Start of RECORDS FOR PROCESSING

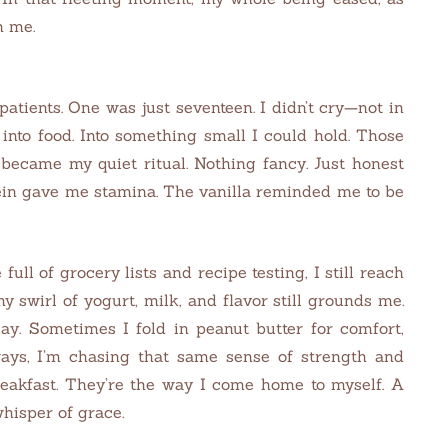
n me.
atients. One was just seventeen. I didn’t cry—not in
at into food. Into something small I could hold. Those
became my quiet ritual. Nothing fancy. Just honest
ein gave me stamina. The vanilla reminded me to be
 full of grocery lists and recipe testing, I still reach
y swirl of yogurt, milk, and flavor still grounds me.
ay. Sometimes I fold in peanut butter for comfort,
lways, I’m chasing that same sense of strength and
reakfast. They’re the way I come home to myself. A
hisper of grace.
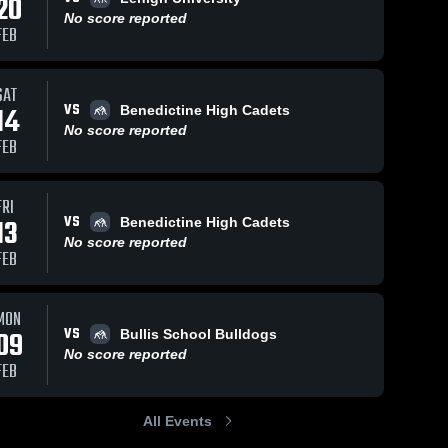
20
No score reported
FEB
SAT
VS
14
Benedictine High Cadets
No score reported
FEB
FRI
VS
13
Benedictine High Cadets
No score reported
FEB
MON
VS
09
Bullis School Bulldogs
No score reported
FEB
All Events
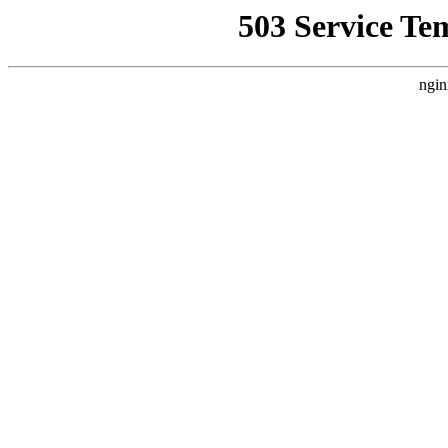
503 Service Te
ngin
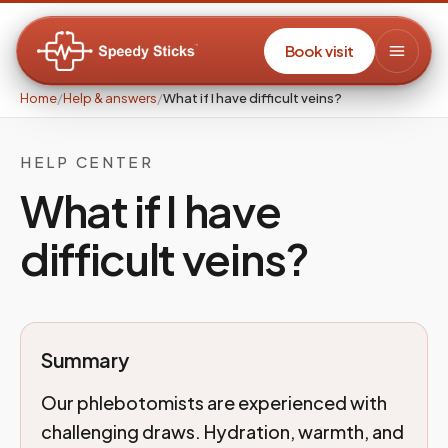
Book visit
Home
/
Help & answers
/
What if I have difficult veins?
HELP CENTER
What if I have
difficult veins?
Summary
Our phlebotomists are experienced with
challenging draws. Hydration, warmth, and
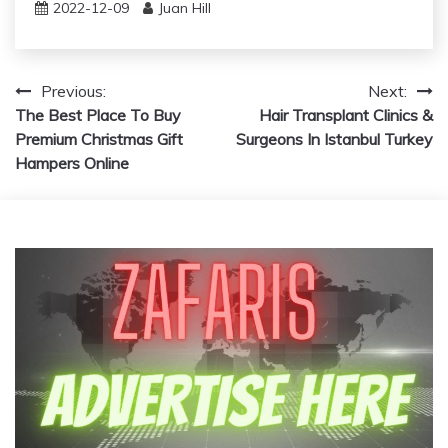
2022-12-09
Juan Hill
Post
Previous:
Next:
The Best Place To Buy
Hair Transplant Clinics &
navigation
Premium Christmas Gift
Surgeons In Istanbul Turkey
Hampers Online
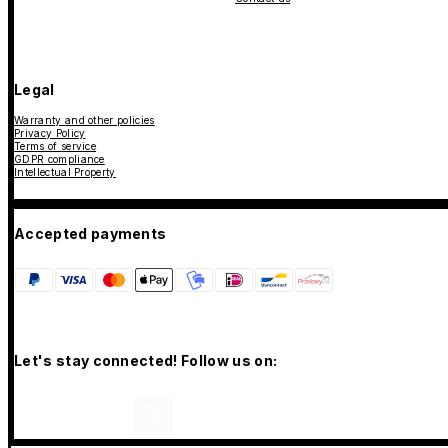
Legal
Warranty and other policies
Privacy Policy
Terms of service
GDPR compliance
Intellectual Property
Accepted payments
Let's stay connected! Follow us on:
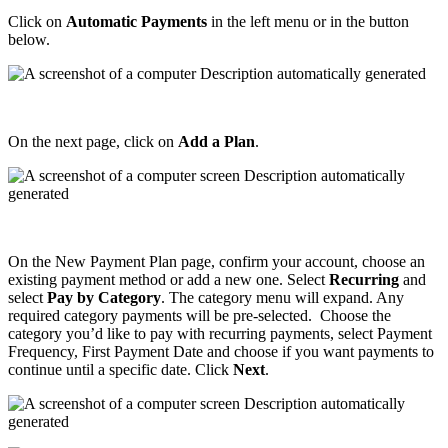
Click
on
Automatic
Payments
in
the
left
menu
or
in
the
button
below
.
On
the
next
page
,
click
on
Add
a
Plan
.
On
the
New
Payment
Plan
page
,
confirm
your
account
,
choose
an
existing
payment
method
or
add
a
new
one
.
Select
Recurring
and
select
Pay
by
Category
.
The
category
menu
will
expand
.
Any
required
category
payments
will
be
pre
-
selected
.
Choose
the
category
you
’
d
like
to
pay
with
recurring
payments
,
select
Payment
Frequency
,
First
Payment
Date
and
choose
if
you
want
payments
to
continue
until
a
specific
date
.
Click
Next
.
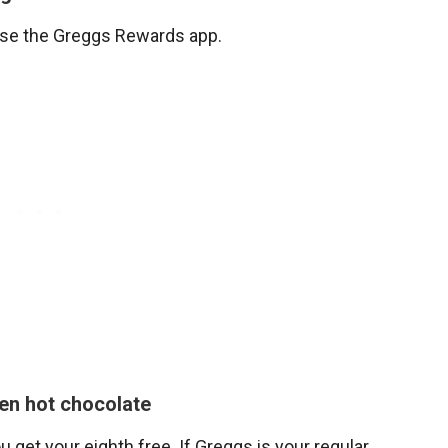
use the Greggs Rewards app.
en hot chocolate
get your eighth free. If Greggs is your regular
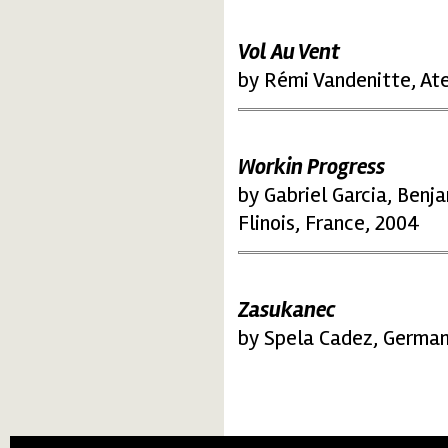
Vol Au Vent
by Rémi Vandenitte, Ate
Workin Progress
by Gabriel Garcia, Benj
Flinois, France, 2004
Zasukanec
by Spela Cadez, German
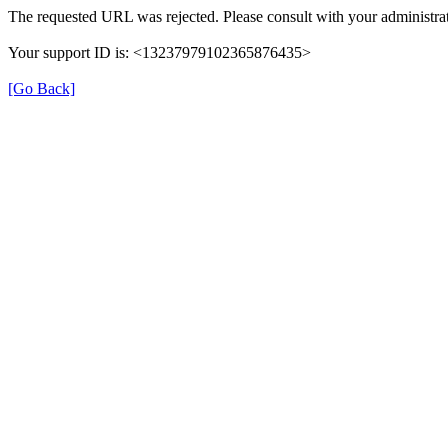
The requested URL was rejected. Please consult with your administrat
Your support ID is: <13237979102365876435>
[Go Back]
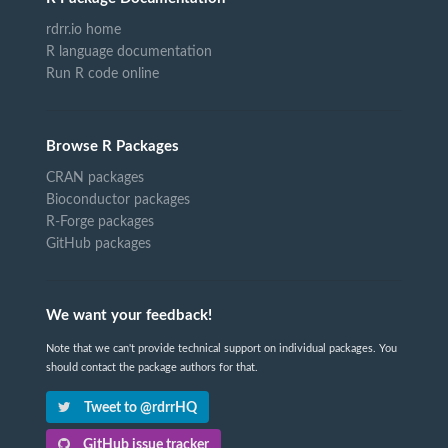
rdrr.io home
R language documentation
Run R code online
Browse R Packages
CRAN packages
Bioconductor packages
R-Forge packages
GitHub packages
We want your feedback!
Note that we can't provide technical support on individual packages. You
should contact the package authors for that.
Tweet to @rdrrHQ
GitHub issue tracker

End of RECORDS FOR PROCESSING

EXERCISE INSTRUCTIONS: Copy out every entry above exactly. Leave the pictures out.

PROBLEM SOLUTION:
n me.
atients. One was just seventeen. I didn’t cry—not in
at into food. Into something small I could hold. Those
became my quiet ritual. Nothing fancy. Just honest
ein gave me stamina. The vanilla reminded me to be
 full of grocery lists and recipe testing, I still reach
y swirl of yogurt, milk, and flavor still grounds me.
ay. Sometimes I fold in peanut butter for comfort,
lways, I’m chasing that same sense of strength and
reakfast. They’re the way I come home to myself. A
hisper of grace.
20
No score reported
FEB
SAT
VS
14
Benedictine High Cadets
No score reported
FEB
FRI
VS
13
Benedictine High Cadets
No score reported
FEB
MON
VS
09
Bullis School Bulldogs
No score reported
FEB
All Events
503 Service Te
ngin
Book visit
Home
/
Help & answers
/
What if I have difficult veins?
HELP CENTER
What if I have
difficult veins?
Summary
Our phlebotomists are experienced with
challenging draws. Hydration, warmth, and
2022-12-09
Juan Hill
Post
Previous:
Next:
The Best Place To Buy
Hair Transplant Clinics &
navigation
Premium Christmas Gift
Surgeons In Istanbul Turkey
Hampers Online
Legal
Warranty and other policies
Privacy Policy
Terms of service
GDPR compliance
Intellectual Property
Accepted payments
Let's stay connected! Follow us on:
Click
on
Automatic
Payments
in
the
left
menu
or
in
the
button
below
.
On
the
next
page
,
click
on
Add
a
Plan
.
On
the
New
Payment
Plan
page
,
confirm
your
account
,
choose
an
existing
payment
method
or
add
a
new
one
.
Select
Recurring
and
select
Pay
by
Category
.
The
category
menu
will
expand
.
Any
required
category
payments
will
be
pre
-
selected
.
Choose
the
category
you
’
d
like
to
pay
with
recurring
payments
,
select
Payment
Frequency
,
First
Payment
Date
and
choose
if
you
want
payments
to
continue
until
a
specific
date
.
Click
Next
.
use the Greggs Rewards app.
en hot chocolate
get your eighth free. If Greggs is your regular
Vol Au Vent
by Rémi Vandenitte, Ate
Workin Progress
by Gabriel Garcia, Benj
Flinois, France, 2004
Zasukanec
by Spela Cadez, German
The requested URL was rejected. Please consult with your administrat
Your support ID is: <13237979102365876435>
[Go Back]
rdrr.io home
R language documentation
Run R code online
Browse R Packages
CRAN packages
Bioconductor packages
R-Forge packages
GitHub packages
We want your feedback!
Note that we can't provide technical support on individual packages. You
should contact the package authors for that.
Tweet to @rdrrHQ
GitHub issue tracker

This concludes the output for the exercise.